3) For production, combine schema validation (e.g., using a library like Joi or Zod) with environment-based secret management, and avoid prototype-unsafe utilities. The following example uses Zod-like style (pseudocode) to enforce strict shapes and prevent pollution:

const express = require('express');
const bodyParser = require('body-parser');
const app = express();
app.use(bodyParser.json());

const validateInput = (body) => {
  // In practice, use a schema validator to enforce exact shapes
  if (typeof body.role !== 'string' || !['admin', 'user'].includes(body.role)) {
    throw new Error('invalid role');
  }
  return body;
};

app.post('/merge', (req, res) => {
  const auth = req.headers['authorization'] || '';
  const token = auth.startsWith('Bearer ') ? auth.slice(7) : null;
  // Decode and verify token with a JWT library; here we simulate claims
  const tokenClaims = token === 'valid-token' ? { role: 'user' } : { role: 'guest' };
  try {
    const safeBody = validateInput(req.body);
    const mergedRole = safeBody.role || tokenClaims.role;
    res.send(mergedRole === 'admin' ? 'admin' : 'user');
  } catch (err) {
    res.status(400).send(err.message);
  }
});

app.listen(3000);

These examples emphasize explicit control over data flows involving Bearer tokens, avoiding implicit merges that can lead to prototype pollution and BOLA-related issues. By validating and whitelisting fields, you reduce the risk identified by middleBrick’s checks and align with secure coding practices for API authorization and input validation.

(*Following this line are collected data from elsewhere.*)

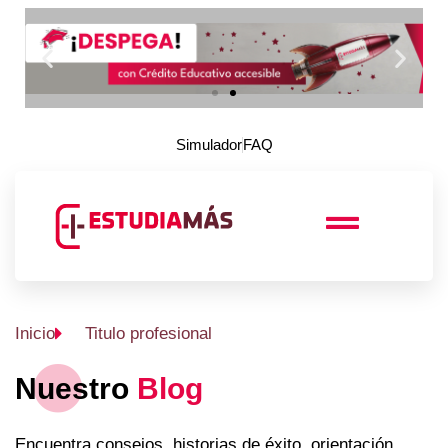
Simulador
FAQ
Inicio
Titulo profesional
Nuestro
Blog
Encuentra consejos, historias de éxito, orientación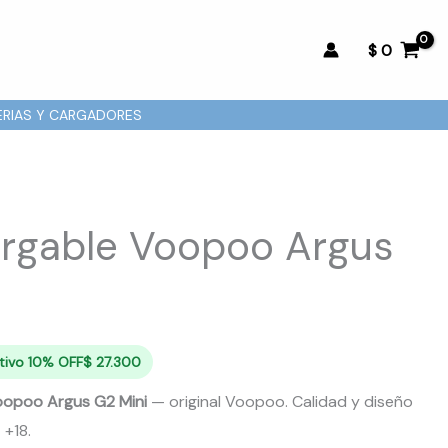
$
0
ERIAS Y CARGADORES
rgable Voopoo Argus
ctivo 10% OFF
$
27.300
oopoo Argus G2 Mini
— original Voopoo. Calidad y diseño
 +18.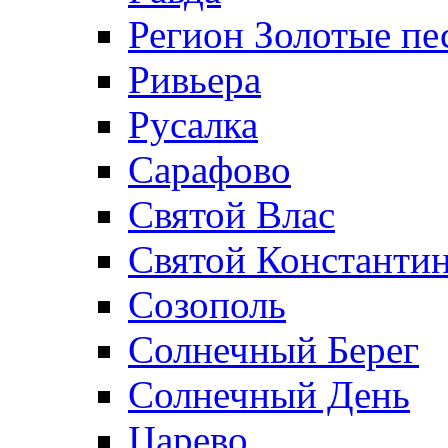
Регион Золотые пе
Ривьера
Русалка
Сарафово
Святой Влас
Святой Константин
Созополь
Солнечный Берег
Солнечный День
Царево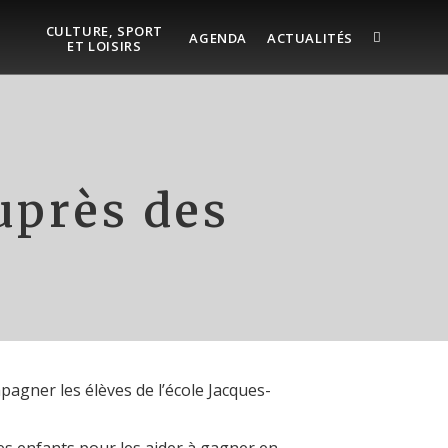
CULTURE, SPORT
AGENDA
ACTUALITÉS
ET LOISIRS
uprès des
agner les élèves de l’école Jacques-
es enfants pour les aider à gagner en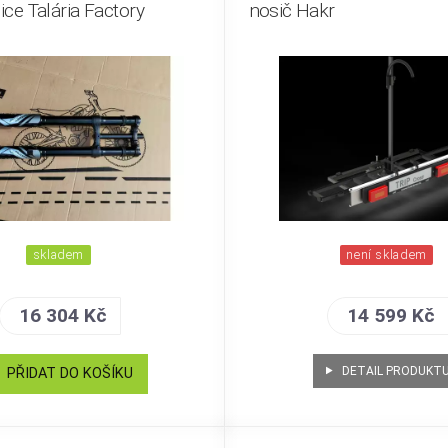
lice Talária Factory
nosič Hakr
skladem
není skladem
16 304 Kč
14 599 Kč
DETAIL PRODUKT
PŘIDAT DO KOŠÍKU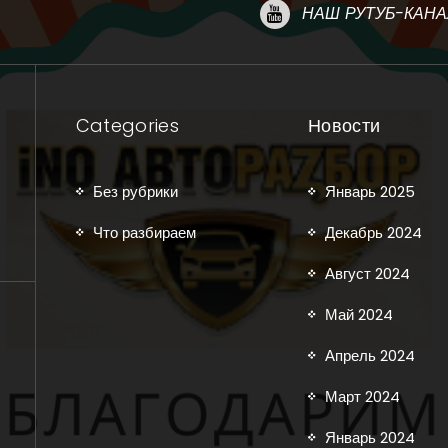
НАШ РУТУБ-КАНА
Categories
Новости
Без рубрики
Январь 2025
Что разбираем
Декабрь 2024
Август 2024
Май 2024
Апрель 2024
Март 2024
Январь 2024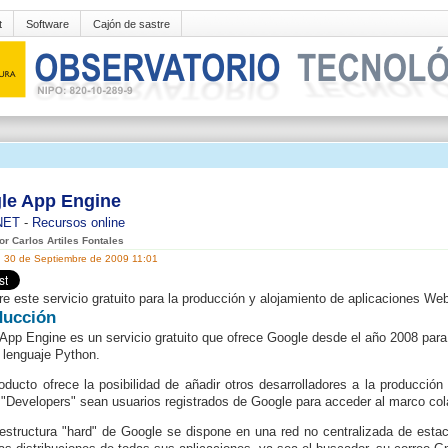
t
Software
Cajón de sastre
le App Engine
NET
-
Recursos online
or Carlos Artiles Fontales
, 30 de Septiembre de 2009 11:01
e este servicio gratuito para la producción y alojamiento de aplicaciones We
ducción
App Engine es un servicio gratuito que ofrece Google desde el año 2008 para 
lenguaje Python.
oducto ofrece la posibilidad de añadir otros desarrolladores a la producción 
 "Developers" sean usuarios registrados de Google para acceder al marco col
aestructura "hard" de Google se dispone en una red no centralizada de esta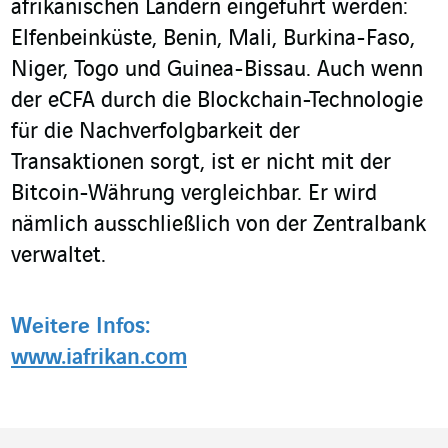
afrikanischen Ländern eingeführt werden:
Elfenbeinküste, Benin, Mali, Burkina-Faso,
Niger, Togo und Guinea-Bissau. Auch wenn
der eCFA durch die Blockchain-Technologie
für die Nachverfolgbarkeit der
Transaktionen sorgt, ist er nicht mit der
Bitcoin-Währung vergleichbar. Er wird
nämlich ausschließlich von der Zentralbank
verwaltet.
Weitere Infos:
www.iafrikan.com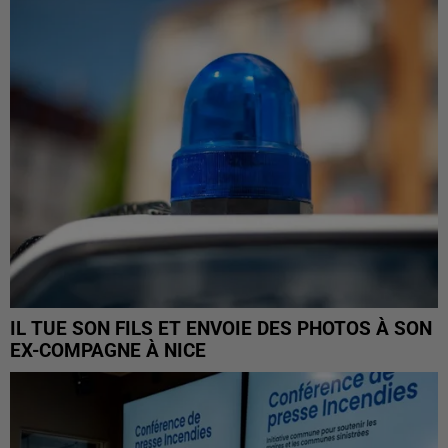
IL TUE SON FILS ET ENVOIE DES PHOTOS À SON
EX-COMPAGNE À NICE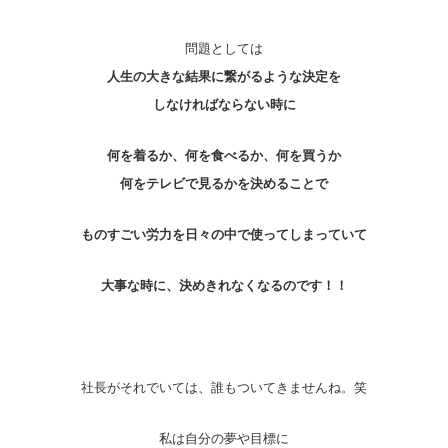
問題としては
人生の大きな結果に繋がるような決定を
しなければならない時に
何を着るか、何を食べるか、何を買うか
何をテレビで見るかを決めることで
ものすごい労力を日々の中で使ってしまっていて
大事な時に、決めきれなくなるのです！！
社長がそれでいては、誰もついてきませんね。笑
私は自分の夢や目標に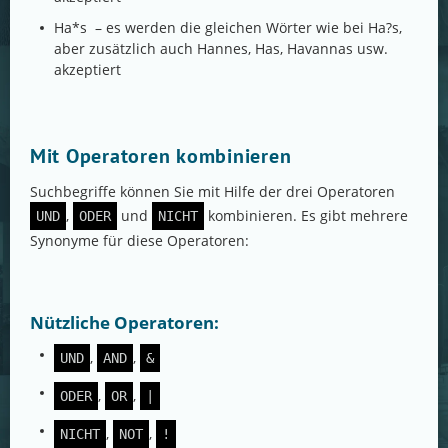
Ha*s – es werden die gleichen Wörter wie bei Ha?s,
aber zusätzlich auch Hannes, Has, Havannas usw.
akzeptiert
Mit Operatoren kombinieren
Suchbegriffe können Sie mit Hilfe der drei Operatoren
,
und
kombinieren. Es gibt mehrere
UND
ODER
NICHT
Synonyme für diese Operatoren:
Nützliche Operatoren:
,
,
UND
AND
&
,
,
ODER
OR
|
,
,
NICHT
NOT
!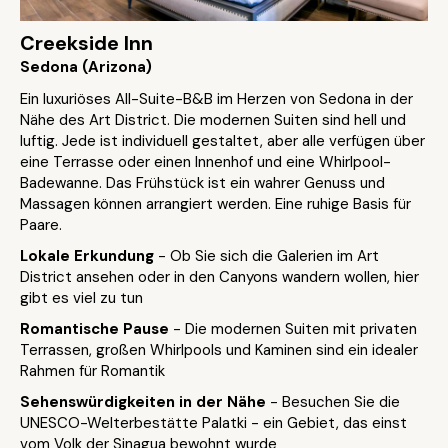
Creekside Inn
Sedona (Arizona)
Ein luxuriöses All-Suite-B&B im Herzen von Sedona in der
Nähe des Art District. Die modernen Suiten sind hell und
luftig. Jede ist individuell gestaltet, aber alle verfügen über
eine Terrasse oder einen Innenhof und eine Whirlpool-
Badewanne. Das Frühstück ist ein wahrer Genuss und
Massagen können arrangiert werden. Eine ruhige Basis für
Paare.
Lokale Erkundung
- Ob Sie sich die Galerien im Art
District ansehen oder in den Canyons wandern wollen, hier
gibt es viel zu tun
Romantische Pause
- Die modernen Suiten mit privaten
Terrassen, großen Whirlpools und Kaminen sind ein idealer
Rahmen für Romantik
Sehenswürdigkeiten in der Nähe
- Besuchen Sie die
UNESCO-Welterbestätte Palatki - ein Gebiet, das einst
vom Volk der Sinagua bewohnt wurde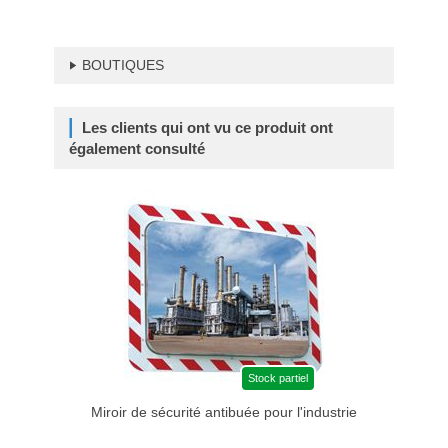
BOUTIQUES
Les clients qui ont vu ce produit ont
également consulté
Stock partiel
Miroir de sécurité antibuée pour l'industrie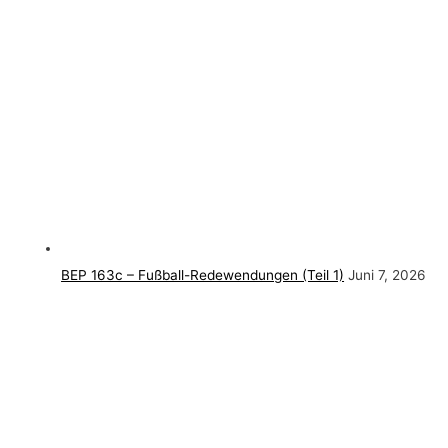
BEP 163c – Fußball-Redewendungen (Teil 1)
Juni 7, 2026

Frequently Asked Questions

Can middleware that extracts Bearer tokens inadvertently contribute to prototype pollution?
Yes, if the middleware merges token claims with request objects using unsafe patterns (e.g., spread or Object.assign) without guarding against __proto__ or constructor.prototype, it can introduce pollution. Use explicit field extraction and schema validation to avoid this.
How does middleBrick detect risks related to Bearer tokens and prototype pollution?
middleBrick runs 12 parallel security checks including Input Validation, Property Authorization, and LLM/AI Security. It analyzes OpenAPI specs and runtime behavior to surface findings like BOLA/IDOR and mappings to frameworks such as OWASP API Top 10 that can be affected by token-driven data flows.